What is the Future of Programming with Large Language Models?

The New Programming Paradigm

Weeks after ChatGPT's launch, renowned computer scientist Andrej Karpathy, OpenAI founding team member and former Tesla AI director, tweeted: "The most popular new programming language is English." This statement captures the current capabilities of ChatGPT and other Large Language Models (LLMs) to autocomplete source code and generate programs based on human instructions, marking another example of AI's penetration into fields requiring cognitive and specialized skills.

The question "Will programming disappear?" is likely an oversimplification. Instead, a comprehensive discussion about LLMs' impact on programming is complex, multifaceted, and nuanced—unfortunately often clouded by considerable background noise in ongoing debates.

Current Consensus and Open Questions

There's undeniable evidence that coding assistants like GitHub Copilot are improving competent programmers' productivity, who often perceive themselves as "augmented" rather than replaced. It's also accepted that LLMs can create software applications for tasks that aren't overly open-ended.

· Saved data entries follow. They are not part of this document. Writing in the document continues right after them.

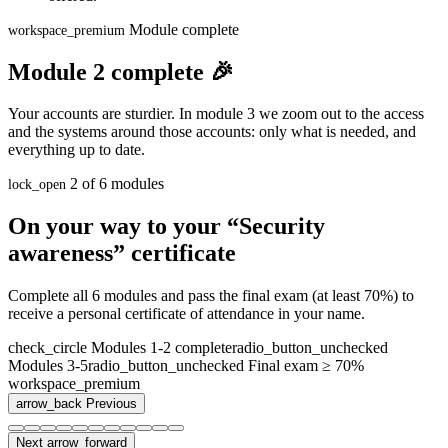
Module complete
workspace_premium
Module 2 complete 🎉
Your accounts are sturdier. In module 3 we zoom out to the access
and the systems around those accounts: only what is needed, and
everything up to date.
2 of 6 modules
lock_open
On your way to your “Security
awareness” certificate
Complete all 6 modules and pass the final exam (at least 70%) to
receive a personal certificate of attendance in your name.
check_circle
Modules 1-2 complete
radio_button_unchecked
Modules 3-5
radio_button_unchecked
Final exam ≥ 70%
workspace_premium
arrow_back
Previous
Next
arrow_forward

However, a different question remains: whether users of all programming experience levels will be able to easily create complex, specific applications without direct code interactions. This uncertainty prompted an innovative classroom experiment at Esade's MSc in Business Analytics program.

The Classroom Experiment

Instead of organizing a theoretical debate, the "Data-Based Prototypes" elective course conducted a hands-on experiment where students discovered first-hand evidence through practical challenges. Students were assigned three brief programming tasks:

Create a website with specific functionality using an unfamiliar programming language
Build a web application with the same functionality using a familiar programming language
Develop a simple game using a known language but with complex operational flow

The key constraint: students could only use ChatGPT prompts to generate code.

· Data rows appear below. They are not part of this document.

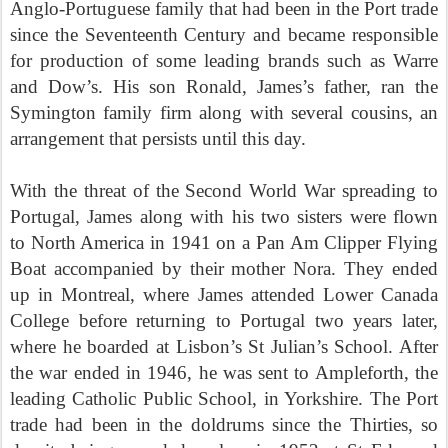
Anglo-Portuguese family that had been in the Port trade
since the Seventeenth Century and became responsible
for production of some leading brands such as Warre
and Dow’s. His son Ronald, James’s father, ran the
Symington family firm along with several cousins, an
arrangement that persists until this day.
With the threat of the Second World War spreading to
Portugal, James along with his two sisters were flown
to North America in 1941 on a Pan Am Clipper Flying
Boat accompanied by their mother Nora. They ended
up in Montreal, where James attended Lower Canada
College before returning to Portugal two years later,
where he boarded at Lisbon’s St Julian’s School. After
the war ended in 1946, he was sent to Ampleforth, the
leading Catholic Public School, in Yorkshire. The Port
trade had been in the doldrums since the Thirties, so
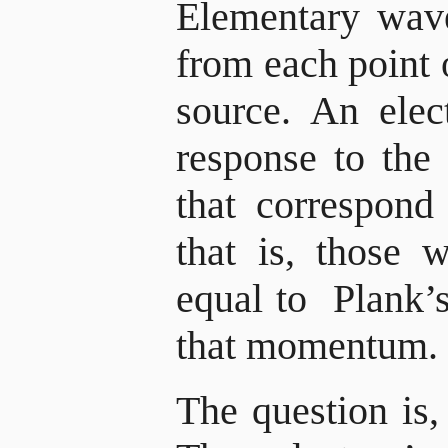
Elementary wave
from each point o
source. An elec
response to the
that correspon
that is, those 
equal to Plank’s
that momentum.
The question i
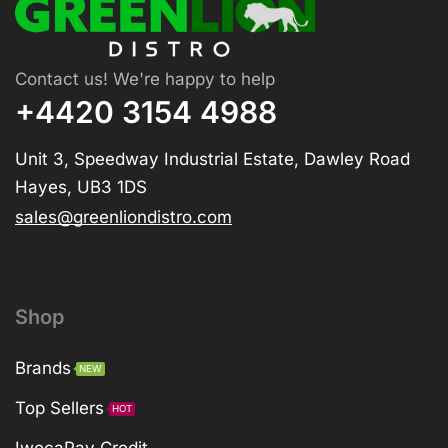
Contact us! We're happy to help
+4420 3154 4988
Unit 3, Speedway Industrial Estate, Dawley Road
Hayes, UB3 1DS
sales@greenliondistro.com
Shop
Brands
NEW
Top Sellers
HOT
IwocaPay Credit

While students already had experience with ChatGPT and coding assistants like GitHub Copilot for development, debugging, and explanations, this exercise placed them in unfamiliar situations under competitive pressure across various scenarios (known vs. unknown languages, easy vs. difficult logic).

Key Findings and Insights

LLMs as "Code Interpreters"

LLMs function like "code interpreters" that process natural language inputs and generate code fragments. Users describe their programming needs, LLMs respond with code, and users iterate until achieving desired results. This familiar workflow underlies innovations like OpenAI's Data Analyst or Anthropic's Artifacts.

The 80/20 Rule of Code Automation

Code automation should be understood through an 80/20 lens. While generating basic designs and functionality through LLM prompts is relatively quick, students observed that achieving detailed, specific functionality can be challenging. Experienced users view LLMs not as omnipotent tools, but as instruments capable of completing 80% of work in just 20% of the time. This approach's utility depends on the importance and cost of the remaining 20%.

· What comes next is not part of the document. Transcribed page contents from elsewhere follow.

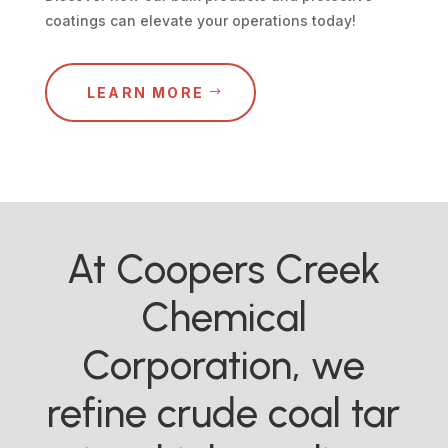
coatings can elevate your operations today!
LEARN MORE
At Coopers Creek
Chemical
Corporation, we
refine crude coal tar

Programming Knowledge Remains Valuable

Understanding technical concepts and providing specific prompts (e.g., "use HTML's Bootstrap library") yields better LLM results and faster progress. Human-AI collaboration produces maximum efficiency—confirmed by data showing that while 48% of prompts specified functional prototype characteristics, 19% included technical concepts, code update instructions, or code itself.

Effective Patterns Emerge

API Integration: LLMs excel at generating "bridge code" to connect various API calls, supporting the rapidly evolving programming landscape with growing API support.

Human Adaptation: Students quickly discovered that translating code between languages worked more effectively than requesting instructions for new languages. As text-generating algorithms, LLMs perform more reliably on deterministic tasks (code translation) while producing more variability in open-ended tasks.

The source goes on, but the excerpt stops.